**What the task requires**
Omitting the pictures, restate all of the entries below exactly.

### Material provided

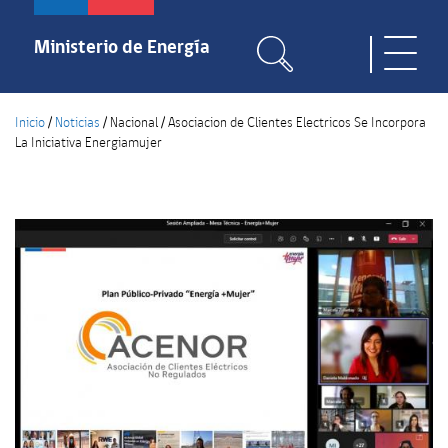
Pasar
al
Ministerio de Energía
Toggle
contenido
naviga
principal
Inicio
/
Noticias
/
Nacional
/
Asociacion de Clientes Electricos Se Incorpora
La Iniciativa Energiamujer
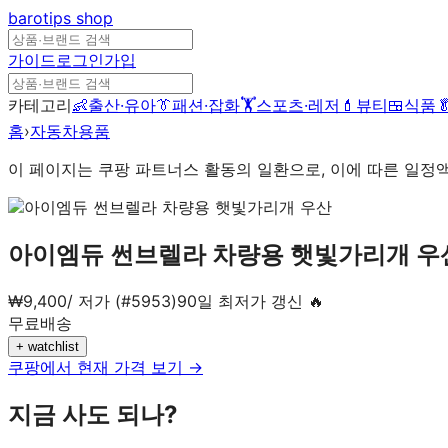
barotips
shop
가이드
로그인
가입
카테고리
👶
출산·유아
👔
패션·잡화
🏋️
스포츠·레저
💄
뷰티
🍱
식품

홈
›
자동차용품
이 페이지는 쿠팡 파트너스 활동의 일환으로, 이에 따른 일정
아이엠듀 썬브렐라 차량용 햇빛가리개 우
₩
9,400
/
저가 (#5953)
90일 최저가 갱신 🔥
무료배송
+ watchlist
쿠팡에서 현재 가격 보기 →
지금 사도 되나?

######

**Exercise solution**
Pasar
al
Ministerio de Energía
Toggle
contenido
naviga
principal
Inicio
/
Noticias
/
Nacional
/
Asociacion de Clientes Electricos Se Incorpora
La Iniciativa Energiamujer
barotips
shop
가이드
로그인
가입
카테고리
👶
출산·유아
👔
패션·잡화
🏋️
스포츠·레저
💄
뷰티
🍱
식품

홈
›
자동차용품
이 페이지는 쿠팡 파트너스 활동의 일환으로, 이에 따른 일정
아이엠듀 썬브렐라 차량용 햇빛가리개 우
₩
9,400
/
저가 (#5953)
90일 최저가 갱신 🔥
무료배송
+ watchlist
쿠팡에서 현재 가격 보기 →
지금 사도 되나?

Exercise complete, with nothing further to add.